Philibert , Marquis de Nerestang, était un grand soldat mais aussi un homme d’une grande foi. Il se retirait souvent dans ses différentes résidences  pour de longues retraites ; il s’adonnait alors, comme les Carmes, à deux heures quotidiennes d’office, méditation et prière, puis il assistait à la messe. Il avait fait bâtir dans le Forez, à trois lieues de sa propriété, un ensemble d’ermitages où il se rendait à pied et à jeun chaque samedi. Il avait écrit la liste de tous les nécessiteux de ses domaines. Les étrangers profitaient également de ses largesses. C’est ainsi que six espagnols tombés malades non loin de la Commanderie de Boigny furent logés, nourris et soignés , jusqu’à complète guérison, à ses frais. Il appelait Boigny son ermitage préféré.

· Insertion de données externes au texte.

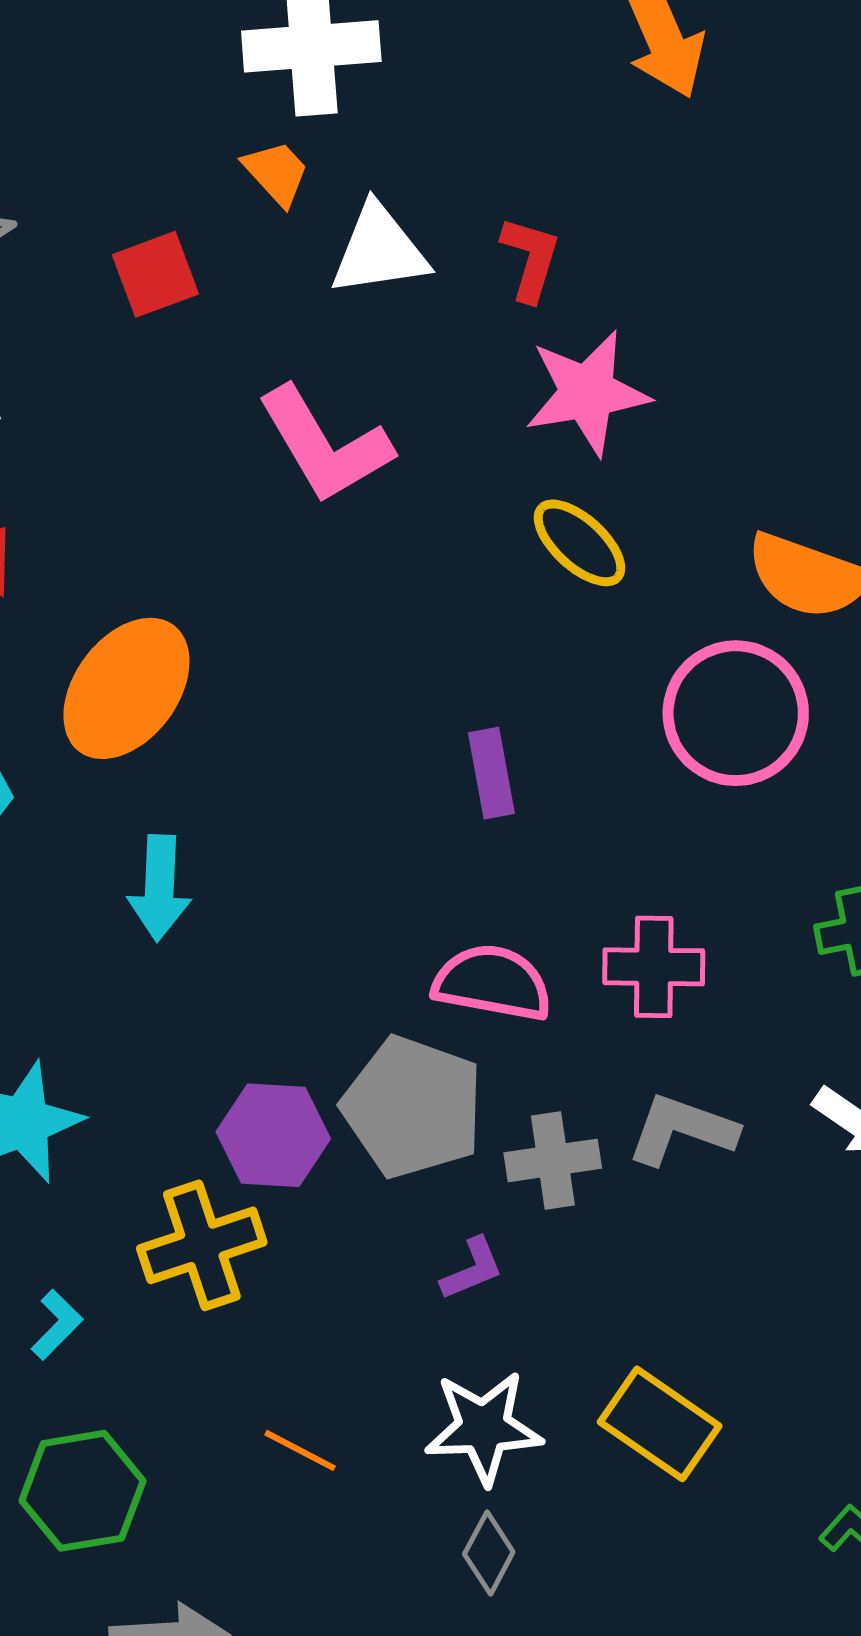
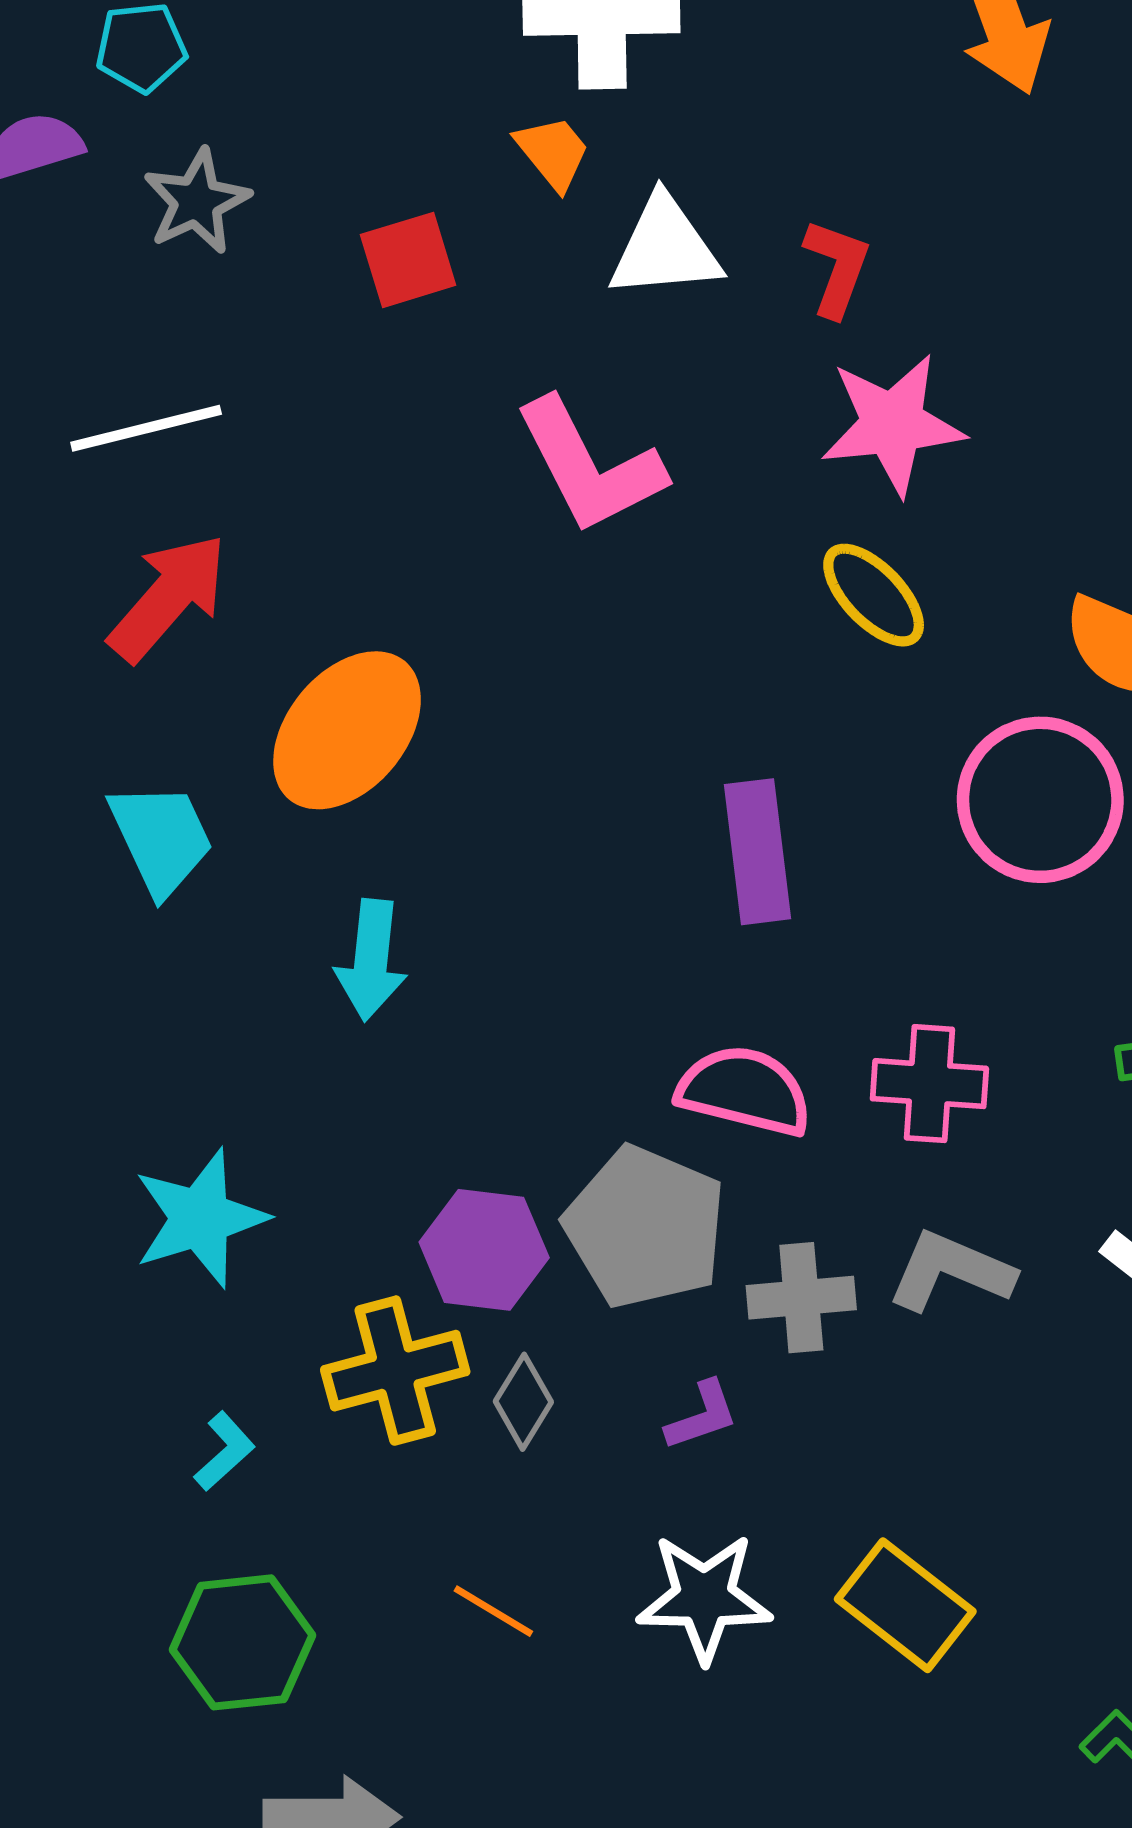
purple rectangle: (491, 773) -> (757, 852), size x1.4
gray diamond: (489, 1553) -> (523, 1402), moved

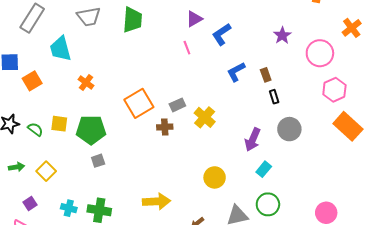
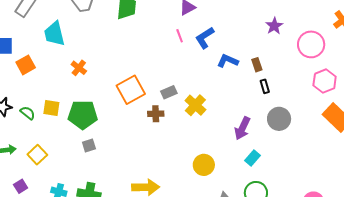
blue L-shape: (222, 34) -> (205, 38), moved
blue L-shape: (236, 72) -> (228, 61), turned 50

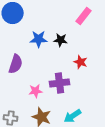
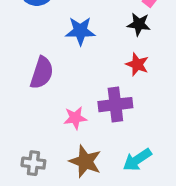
black star: (61, 40) -> (139, 24), moved
red star: (81, 62) -> (137, 64), moved

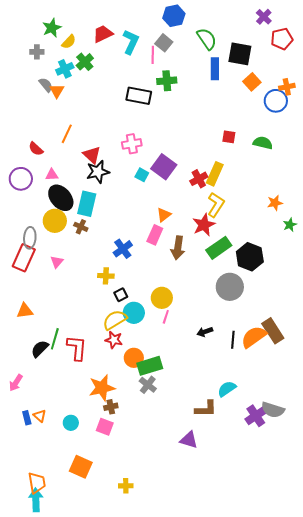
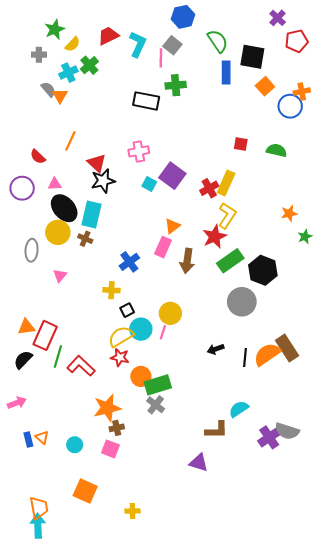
red rectangle: (24, 258) -> (45, 335), moved
pink line: (166, 317) -> (163, 332), moved
red L-shape: (77, 348) -> (81, 366), turned -52
black semicircle: (40, 349) -> (23, 360), moved
pink arrow: (16, 383) -> (17, 403), turned -144

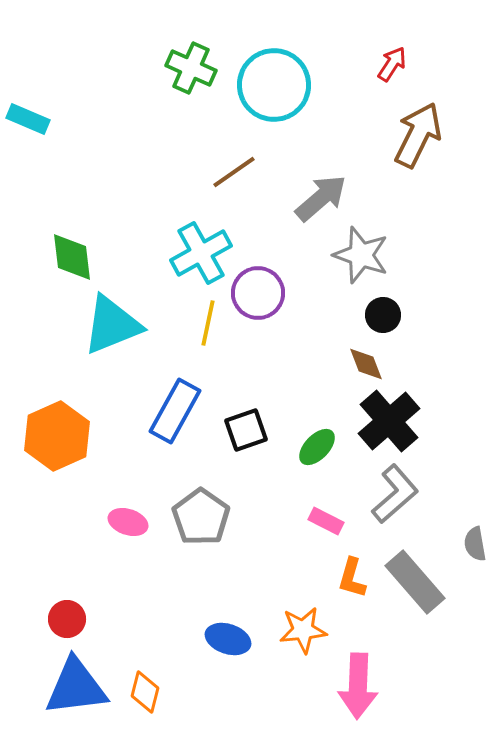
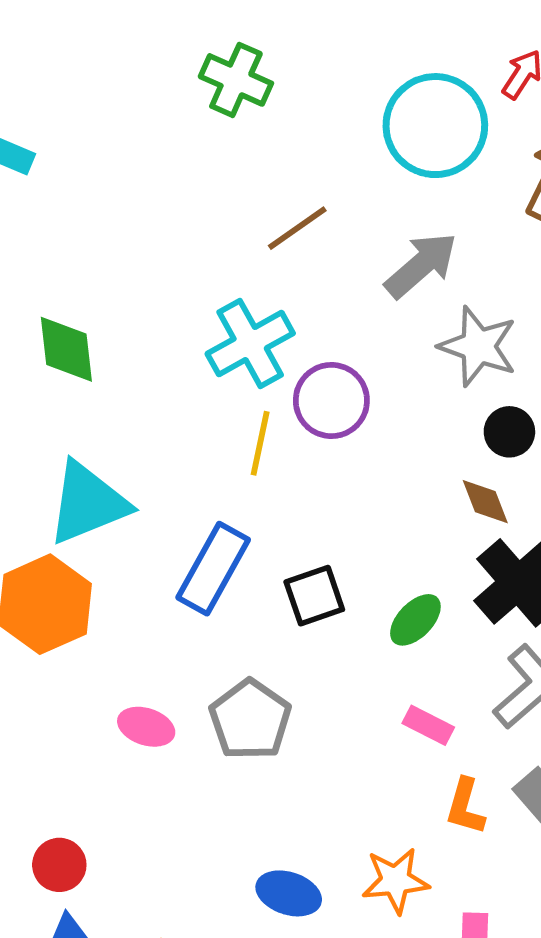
cyan circle: (274, 85) -> (435, 126), moved
cyan triangle: (112, 325) -> (88, 503), moved

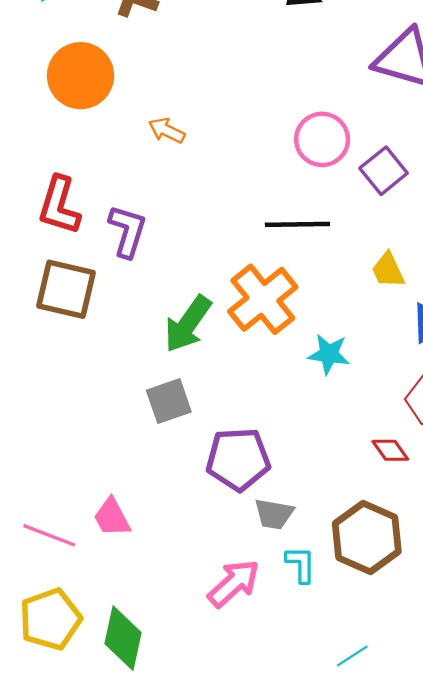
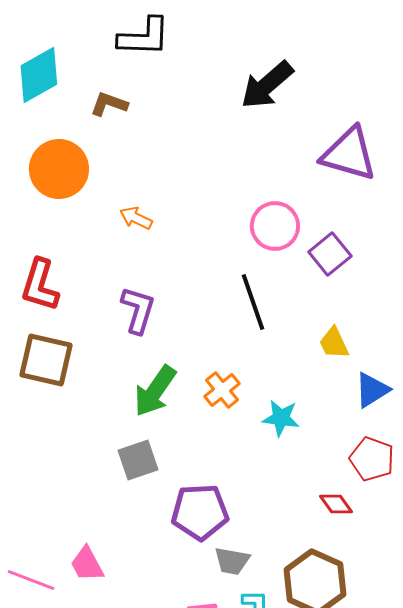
black line: (297, 224) -> (253, 302), turned 72
purple L-shape: (127, 231) -> (138, 310), moved
orange cross: (263, 299) -> (222, 390), moved, size x0.6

Il fonda de ses deniers le couvent des Carmes Deschaux de Lyon, en 1618, où une cellule lui était réservée.


Il continuait à servir le Roi dans ses armées et fut blessé au Pont de Cé, lors de la campagne contre les princes rebelles, en 1620. Retiré du combat par son fils Claude, dans une maison voisine, il fut visité par le Roi Louis XIII auquel il dit : « Sachez que je dois mourir de cette blessure, cela m’a été prédit par un saint religieux carme de Lyon. Priez pour que je fasse une bonne mort ». Il rendit son âme à Dieu le 20 août 1620.
Il fut inhumé au couvent des Carmes à Lyon, comme le furent son fils Claude, 36ème Grand Maître de l’Ordre de Saint-Lazare, tué au siège de Turin en 1639 et son autre fils Charles, 37ème Grand Maître de l’Ordre, tué au service du Roi en Catalogne en 1641.